# I need help with my indoor antenna



## xenomorff (Feb 22, 2006)

I am using an indoor antenna and a outdoor antenna is out of the question. The channels that I want to get in HD are all VHF except one which of course is in UHF. I bought an RCA UHF/VHF reciever and it works great for certain channels. However, I can't get it to where to all the channels come in clear at the same time. Also, even to get a channel in clear I have to keep adjusting it and it takes a long time.

I am only about 10 to 15 miles away from the channels so I don't think the signal is too weak. Any suggestions? I have dish network but for now they do not provide local HD.


----------



## Mikey (Oct 26, 2004)

Many stations aren't using full power on their digital broadcasts.
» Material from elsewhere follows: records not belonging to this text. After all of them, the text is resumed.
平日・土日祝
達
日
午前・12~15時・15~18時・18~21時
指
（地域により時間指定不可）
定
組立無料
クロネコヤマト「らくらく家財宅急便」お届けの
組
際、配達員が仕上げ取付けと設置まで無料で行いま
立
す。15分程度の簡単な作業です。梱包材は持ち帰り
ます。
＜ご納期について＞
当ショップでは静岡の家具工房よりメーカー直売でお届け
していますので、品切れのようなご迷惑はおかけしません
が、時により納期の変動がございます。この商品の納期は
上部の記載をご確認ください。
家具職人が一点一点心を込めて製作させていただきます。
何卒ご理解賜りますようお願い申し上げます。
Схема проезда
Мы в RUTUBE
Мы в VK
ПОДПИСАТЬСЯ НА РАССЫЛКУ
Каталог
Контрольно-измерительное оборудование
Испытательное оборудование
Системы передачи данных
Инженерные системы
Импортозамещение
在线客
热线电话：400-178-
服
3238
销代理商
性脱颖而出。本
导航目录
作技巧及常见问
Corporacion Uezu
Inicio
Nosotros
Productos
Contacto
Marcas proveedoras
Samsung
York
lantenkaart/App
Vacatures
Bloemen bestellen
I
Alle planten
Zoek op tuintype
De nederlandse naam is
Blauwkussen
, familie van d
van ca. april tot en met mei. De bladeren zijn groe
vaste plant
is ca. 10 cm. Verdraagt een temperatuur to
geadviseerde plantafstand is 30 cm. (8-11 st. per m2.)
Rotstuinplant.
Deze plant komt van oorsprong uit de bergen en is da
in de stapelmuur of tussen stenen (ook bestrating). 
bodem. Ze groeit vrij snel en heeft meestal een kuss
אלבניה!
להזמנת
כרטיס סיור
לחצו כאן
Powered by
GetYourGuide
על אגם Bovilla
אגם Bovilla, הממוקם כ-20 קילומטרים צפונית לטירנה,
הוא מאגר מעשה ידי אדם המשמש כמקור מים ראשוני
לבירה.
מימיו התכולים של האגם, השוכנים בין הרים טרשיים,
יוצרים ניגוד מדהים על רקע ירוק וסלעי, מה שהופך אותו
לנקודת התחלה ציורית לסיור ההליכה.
Even at 10/15 miles from the tower, you may not have enough signal there to lock onto.


----------



## FTA Michael (Jul 21, 2002)

xenomorff said:


> I am using an indoor antenna and a outdoor antenna is out of the question.
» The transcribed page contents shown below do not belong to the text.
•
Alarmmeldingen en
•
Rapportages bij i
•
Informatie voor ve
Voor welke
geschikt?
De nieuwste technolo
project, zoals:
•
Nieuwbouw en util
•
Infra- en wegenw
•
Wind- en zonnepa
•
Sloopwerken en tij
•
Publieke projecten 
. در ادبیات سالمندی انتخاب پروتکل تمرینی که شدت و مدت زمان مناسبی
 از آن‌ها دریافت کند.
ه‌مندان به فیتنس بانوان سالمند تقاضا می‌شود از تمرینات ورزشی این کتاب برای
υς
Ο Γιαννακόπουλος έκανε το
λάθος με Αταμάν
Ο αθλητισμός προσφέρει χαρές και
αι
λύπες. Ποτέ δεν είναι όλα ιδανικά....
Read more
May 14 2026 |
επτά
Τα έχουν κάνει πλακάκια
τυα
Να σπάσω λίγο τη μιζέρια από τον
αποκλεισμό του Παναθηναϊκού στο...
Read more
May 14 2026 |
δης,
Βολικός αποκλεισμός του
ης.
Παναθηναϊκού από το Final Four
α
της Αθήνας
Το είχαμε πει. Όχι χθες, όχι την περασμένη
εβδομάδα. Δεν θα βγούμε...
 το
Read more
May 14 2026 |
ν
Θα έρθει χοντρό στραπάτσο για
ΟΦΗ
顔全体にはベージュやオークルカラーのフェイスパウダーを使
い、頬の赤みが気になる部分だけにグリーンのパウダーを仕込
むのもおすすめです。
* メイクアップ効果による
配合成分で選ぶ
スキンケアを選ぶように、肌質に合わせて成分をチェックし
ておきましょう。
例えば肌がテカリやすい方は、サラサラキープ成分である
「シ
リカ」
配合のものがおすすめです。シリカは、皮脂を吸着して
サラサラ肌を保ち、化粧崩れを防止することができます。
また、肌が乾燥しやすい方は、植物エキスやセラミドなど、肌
Please forgive me if I ask, why is it out of the question? If it's a landlord or homeowner association or something like that, FCC rules trump anything that would prevent you from erecting an antenna necessary to receive OTA signals.

Or course, if it's because of the expense or a family member's objections, the FCC can't help you.


----------



## xenomorff (Feb 22, 2006)

No, basically I just don't want one. So I guess will have to put up with thie OTA unil dish network has local HD in my area.


----------



## Nick (Apr 23, 2002)

I remember the day (BC) when an antenna on the roof was somewhat of a status symbol. Now, with HDTV, maybe being proud to "wave" your antenna tall will retrurn again. !pride 

I never understood why some people are ashamed of having to put up an outdoor antenna. :shrug:


----------



## FavreJL04 (Feb 4, 2006)

If I could afford it I would be proud to put up the biggest tallest antenna in the neighborhood. If the Moon had a TV station I would be able to pick it up.


----------



## Mike500 (May 10, 2002)

Check out this article;

http://www.hdtvexpert.com/pages/antin.htm


----------



## xenomorff (Feb 22, 2006)

I am not ashamed of it, I just think it is ugly as hell. Moreover, I would rather wait a year to get HD then put one up.


----------



## Mike500 (May 10, 2002)

I install the Radio Shack 15-1880, which is the replacement for the 15-1862 with a silver instead of black case. 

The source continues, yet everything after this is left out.